YouTube is rolling out a feature that lets you describe what you want to watch in plain text, then generates a custom video feed around that description. You can pin the resulting feed to the top of your YouTube homepage, so it shows up every time you open the app.
The pitch is specificity. Instead of waiting for YouTube's standard algorithm to figure out you're on a sourdough baking kick or want nothing but Formula 1 analysis this week, you tell it directly. Type something like "lo-fi documentaries about Japan" or "Python tutorials for beginners, nothing over 20 minutes" and the AI surfaces a dedicated feed matching that description.

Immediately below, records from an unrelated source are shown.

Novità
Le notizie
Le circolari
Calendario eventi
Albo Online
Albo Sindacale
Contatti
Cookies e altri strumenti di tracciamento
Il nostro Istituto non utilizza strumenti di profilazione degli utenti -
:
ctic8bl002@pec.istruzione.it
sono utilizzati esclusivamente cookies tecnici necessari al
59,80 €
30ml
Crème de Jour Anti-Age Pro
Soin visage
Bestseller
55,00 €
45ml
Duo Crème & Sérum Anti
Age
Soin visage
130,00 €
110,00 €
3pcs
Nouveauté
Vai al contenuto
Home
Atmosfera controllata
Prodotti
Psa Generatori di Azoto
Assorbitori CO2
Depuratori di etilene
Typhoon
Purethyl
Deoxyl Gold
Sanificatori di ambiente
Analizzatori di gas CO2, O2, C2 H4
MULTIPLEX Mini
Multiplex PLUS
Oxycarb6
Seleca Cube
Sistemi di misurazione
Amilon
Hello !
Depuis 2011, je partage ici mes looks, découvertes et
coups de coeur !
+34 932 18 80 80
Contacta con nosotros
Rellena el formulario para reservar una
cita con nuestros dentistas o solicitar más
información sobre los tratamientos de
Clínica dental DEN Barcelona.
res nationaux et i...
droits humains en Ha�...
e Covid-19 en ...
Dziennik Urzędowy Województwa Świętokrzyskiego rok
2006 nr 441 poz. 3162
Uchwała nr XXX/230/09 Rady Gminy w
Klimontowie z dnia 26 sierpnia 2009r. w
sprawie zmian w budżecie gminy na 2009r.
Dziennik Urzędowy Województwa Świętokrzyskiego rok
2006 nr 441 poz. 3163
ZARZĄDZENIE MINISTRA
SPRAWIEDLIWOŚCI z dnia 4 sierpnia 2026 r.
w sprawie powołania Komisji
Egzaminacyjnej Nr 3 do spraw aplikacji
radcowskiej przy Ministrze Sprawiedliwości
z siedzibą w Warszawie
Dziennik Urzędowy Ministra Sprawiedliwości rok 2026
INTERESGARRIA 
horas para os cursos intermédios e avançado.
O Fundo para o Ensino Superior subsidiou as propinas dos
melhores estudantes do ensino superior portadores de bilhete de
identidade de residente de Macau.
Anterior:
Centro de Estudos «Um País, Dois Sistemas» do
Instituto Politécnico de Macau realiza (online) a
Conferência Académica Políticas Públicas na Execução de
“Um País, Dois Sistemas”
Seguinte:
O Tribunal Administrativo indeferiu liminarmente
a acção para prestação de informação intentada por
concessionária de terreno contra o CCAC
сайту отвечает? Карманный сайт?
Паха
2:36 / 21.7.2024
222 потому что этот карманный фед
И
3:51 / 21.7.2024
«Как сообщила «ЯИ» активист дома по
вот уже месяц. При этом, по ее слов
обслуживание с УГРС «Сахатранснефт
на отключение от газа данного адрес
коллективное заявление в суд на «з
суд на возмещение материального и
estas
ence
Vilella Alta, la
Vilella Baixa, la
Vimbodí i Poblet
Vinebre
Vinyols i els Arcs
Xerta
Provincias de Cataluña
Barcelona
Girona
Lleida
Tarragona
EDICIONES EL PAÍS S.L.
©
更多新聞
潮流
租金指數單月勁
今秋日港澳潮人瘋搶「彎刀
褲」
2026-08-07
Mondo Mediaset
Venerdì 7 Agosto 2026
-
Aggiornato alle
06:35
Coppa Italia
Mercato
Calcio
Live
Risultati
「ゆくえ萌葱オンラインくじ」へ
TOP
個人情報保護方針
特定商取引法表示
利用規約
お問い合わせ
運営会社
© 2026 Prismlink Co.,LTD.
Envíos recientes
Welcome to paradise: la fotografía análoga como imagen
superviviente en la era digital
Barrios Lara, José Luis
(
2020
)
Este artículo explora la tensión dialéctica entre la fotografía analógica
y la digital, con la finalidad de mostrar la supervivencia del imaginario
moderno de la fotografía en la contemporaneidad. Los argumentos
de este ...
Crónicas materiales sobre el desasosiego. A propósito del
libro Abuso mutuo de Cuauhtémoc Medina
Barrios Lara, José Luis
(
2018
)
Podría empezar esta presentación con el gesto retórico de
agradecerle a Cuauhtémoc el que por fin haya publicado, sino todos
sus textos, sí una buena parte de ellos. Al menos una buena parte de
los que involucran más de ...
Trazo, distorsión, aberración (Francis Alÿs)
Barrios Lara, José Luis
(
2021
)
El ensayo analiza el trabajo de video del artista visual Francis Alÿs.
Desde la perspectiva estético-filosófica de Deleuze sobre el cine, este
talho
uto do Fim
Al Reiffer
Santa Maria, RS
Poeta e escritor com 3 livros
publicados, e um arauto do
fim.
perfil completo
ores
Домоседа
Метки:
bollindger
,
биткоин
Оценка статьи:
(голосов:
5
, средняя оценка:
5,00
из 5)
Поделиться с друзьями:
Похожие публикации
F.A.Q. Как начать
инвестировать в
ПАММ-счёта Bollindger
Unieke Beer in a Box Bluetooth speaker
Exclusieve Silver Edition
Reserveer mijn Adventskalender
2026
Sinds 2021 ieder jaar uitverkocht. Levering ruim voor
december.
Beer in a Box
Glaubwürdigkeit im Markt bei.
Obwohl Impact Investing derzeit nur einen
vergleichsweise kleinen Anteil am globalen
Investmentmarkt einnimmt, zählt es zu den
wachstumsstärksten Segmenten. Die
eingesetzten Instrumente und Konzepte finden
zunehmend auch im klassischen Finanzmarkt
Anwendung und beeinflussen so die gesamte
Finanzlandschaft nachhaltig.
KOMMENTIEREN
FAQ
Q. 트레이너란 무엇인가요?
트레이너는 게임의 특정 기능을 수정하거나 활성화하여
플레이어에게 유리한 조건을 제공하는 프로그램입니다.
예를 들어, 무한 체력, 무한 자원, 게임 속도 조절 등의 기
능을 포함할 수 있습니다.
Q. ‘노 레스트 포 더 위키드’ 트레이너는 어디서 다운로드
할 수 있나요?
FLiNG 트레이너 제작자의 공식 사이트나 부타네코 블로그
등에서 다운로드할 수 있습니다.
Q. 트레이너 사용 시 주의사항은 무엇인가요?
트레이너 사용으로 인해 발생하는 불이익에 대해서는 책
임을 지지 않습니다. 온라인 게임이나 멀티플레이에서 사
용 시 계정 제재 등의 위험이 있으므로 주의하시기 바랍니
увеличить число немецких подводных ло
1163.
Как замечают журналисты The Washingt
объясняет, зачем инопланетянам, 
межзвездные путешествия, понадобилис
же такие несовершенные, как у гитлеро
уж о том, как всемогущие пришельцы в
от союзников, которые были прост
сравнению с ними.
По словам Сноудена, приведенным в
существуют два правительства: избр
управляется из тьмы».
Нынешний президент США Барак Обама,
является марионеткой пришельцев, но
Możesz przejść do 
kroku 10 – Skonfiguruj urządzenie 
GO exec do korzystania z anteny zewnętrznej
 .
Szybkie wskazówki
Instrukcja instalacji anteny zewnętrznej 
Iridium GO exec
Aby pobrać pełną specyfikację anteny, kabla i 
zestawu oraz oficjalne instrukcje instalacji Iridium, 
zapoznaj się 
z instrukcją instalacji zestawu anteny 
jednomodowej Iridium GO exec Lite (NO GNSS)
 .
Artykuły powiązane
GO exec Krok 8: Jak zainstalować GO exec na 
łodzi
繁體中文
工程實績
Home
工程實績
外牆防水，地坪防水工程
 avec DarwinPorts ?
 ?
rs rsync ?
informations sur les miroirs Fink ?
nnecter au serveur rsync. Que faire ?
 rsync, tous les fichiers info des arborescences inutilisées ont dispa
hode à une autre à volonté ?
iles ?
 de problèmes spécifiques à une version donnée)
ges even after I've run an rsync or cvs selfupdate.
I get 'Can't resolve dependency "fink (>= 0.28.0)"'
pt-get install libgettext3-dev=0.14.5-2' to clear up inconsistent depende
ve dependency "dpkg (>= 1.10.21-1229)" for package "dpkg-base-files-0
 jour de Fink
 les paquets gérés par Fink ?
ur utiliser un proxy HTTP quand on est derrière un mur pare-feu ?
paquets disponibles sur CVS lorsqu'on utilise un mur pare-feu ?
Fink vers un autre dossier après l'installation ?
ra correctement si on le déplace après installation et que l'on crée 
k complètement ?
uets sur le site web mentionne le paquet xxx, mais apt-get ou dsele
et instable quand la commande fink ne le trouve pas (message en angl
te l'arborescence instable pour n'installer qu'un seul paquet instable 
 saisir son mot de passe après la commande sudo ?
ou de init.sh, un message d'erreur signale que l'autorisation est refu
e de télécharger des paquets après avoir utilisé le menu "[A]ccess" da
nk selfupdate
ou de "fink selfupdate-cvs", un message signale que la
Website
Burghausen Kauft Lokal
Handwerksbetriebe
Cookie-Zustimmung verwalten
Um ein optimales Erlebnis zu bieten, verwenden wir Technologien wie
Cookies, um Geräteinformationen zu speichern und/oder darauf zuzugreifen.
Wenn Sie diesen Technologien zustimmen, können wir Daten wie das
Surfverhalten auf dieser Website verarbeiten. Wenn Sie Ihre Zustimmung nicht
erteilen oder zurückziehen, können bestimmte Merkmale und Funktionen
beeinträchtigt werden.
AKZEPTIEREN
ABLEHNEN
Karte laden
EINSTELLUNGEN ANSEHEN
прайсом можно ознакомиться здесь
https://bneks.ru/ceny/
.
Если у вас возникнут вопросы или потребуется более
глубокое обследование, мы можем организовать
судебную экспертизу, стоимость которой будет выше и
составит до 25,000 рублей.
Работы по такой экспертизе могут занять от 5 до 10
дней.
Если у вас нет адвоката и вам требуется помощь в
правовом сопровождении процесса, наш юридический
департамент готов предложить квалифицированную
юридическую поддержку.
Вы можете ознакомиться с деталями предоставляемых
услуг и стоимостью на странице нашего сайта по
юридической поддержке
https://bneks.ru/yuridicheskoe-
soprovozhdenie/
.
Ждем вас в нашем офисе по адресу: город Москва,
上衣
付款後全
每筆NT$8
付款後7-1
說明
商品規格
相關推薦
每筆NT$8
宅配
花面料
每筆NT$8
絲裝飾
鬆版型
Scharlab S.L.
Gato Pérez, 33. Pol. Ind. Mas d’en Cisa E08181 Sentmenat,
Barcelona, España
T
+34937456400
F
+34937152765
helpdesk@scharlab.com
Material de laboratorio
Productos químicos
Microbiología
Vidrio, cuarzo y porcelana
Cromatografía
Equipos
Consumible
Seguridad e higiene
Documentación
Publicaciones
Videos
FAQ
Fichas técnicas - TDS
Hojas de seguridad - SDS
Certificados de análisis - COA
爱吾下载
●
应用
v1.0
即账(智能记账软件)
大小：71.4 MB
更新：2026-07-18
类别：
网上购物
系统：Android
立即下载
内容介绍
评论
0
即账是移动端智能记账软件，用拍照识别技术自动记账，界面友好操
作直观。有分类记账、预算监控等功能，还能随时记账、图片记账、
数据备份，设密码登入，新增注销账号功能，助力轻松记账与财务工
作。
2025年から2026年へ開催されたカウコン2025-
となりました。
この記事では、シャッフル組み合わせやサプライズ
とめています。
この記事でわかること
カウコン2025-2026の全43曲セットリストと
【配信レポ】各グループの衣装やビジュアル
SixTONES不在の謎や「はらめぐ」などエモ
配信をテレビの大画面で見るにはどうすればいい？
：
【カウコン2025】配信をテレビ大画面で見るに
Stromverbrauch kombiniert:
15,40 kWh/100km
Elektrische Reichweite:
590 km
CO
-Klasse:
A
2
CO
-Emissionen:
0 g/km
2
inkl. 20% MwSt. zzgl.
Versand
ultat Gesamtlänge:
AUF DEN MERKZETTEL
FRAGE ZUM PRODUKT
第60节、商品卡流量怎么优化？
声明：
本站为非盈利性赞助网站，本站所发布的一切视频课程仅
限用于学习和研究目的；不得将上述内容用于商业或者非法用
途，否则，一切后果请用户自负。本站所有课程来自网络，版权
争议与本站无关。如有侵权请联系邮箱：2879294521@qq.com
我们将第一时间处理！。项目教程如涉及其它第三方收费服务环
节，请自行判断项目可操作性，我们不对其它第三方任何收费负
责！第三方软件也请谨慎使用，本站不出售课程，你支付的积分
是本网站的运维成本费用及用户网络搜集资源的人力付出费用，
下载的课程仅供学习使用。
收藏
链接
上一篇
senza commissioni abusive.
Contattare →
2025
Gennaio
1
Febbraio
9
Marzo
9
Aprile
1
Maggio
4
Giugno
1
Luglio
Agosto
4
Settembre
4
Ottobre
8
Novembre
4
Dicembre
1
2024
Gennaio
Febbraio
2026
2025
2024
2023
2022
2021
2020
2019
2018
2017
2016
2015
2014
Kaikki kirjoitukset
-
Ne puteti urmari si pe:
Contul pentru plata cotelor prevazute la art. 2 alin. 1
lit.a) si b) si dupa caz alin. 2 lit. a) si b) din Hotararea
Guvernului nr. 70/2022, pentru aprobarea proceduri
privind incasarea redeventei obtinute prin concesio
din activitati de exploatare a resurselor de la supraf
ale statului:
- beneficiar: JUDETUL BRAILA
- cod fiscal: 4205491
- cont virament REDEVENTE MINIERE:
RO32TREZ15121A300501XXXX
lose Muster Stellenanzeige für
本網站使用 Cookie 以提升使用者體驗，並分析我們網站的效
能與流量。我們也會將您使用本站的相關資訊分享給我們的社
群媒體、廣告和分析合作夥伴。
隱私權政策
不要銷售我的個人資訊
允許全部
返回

YouTube announced the feature without specifying which AI models power it or exactly how the feed ranking works under the hood, which matters because the gap between "what you asked for" and "what the algorithm thinks you asked for" is where these features tend to disappoint. Anyone who has used YouTube's existing personalization knows the algorithm is aggressive about pulling you toward whatever gets high watch time, not necessarily what you actually want.
That said, the mechanic here is genuinely different from passive recommendation. Pinnable custom feeds mean you can set up dedicated channels for different use cases - work research, personal learning, entertainment - and switch between them rather than fighting one homogenized feed. For people who use YouTube as a learning tool or for work-related research, that's a practical improvement.
The feature is launching now, though YouTube hasn't specified full rollout timing across platforms or regions.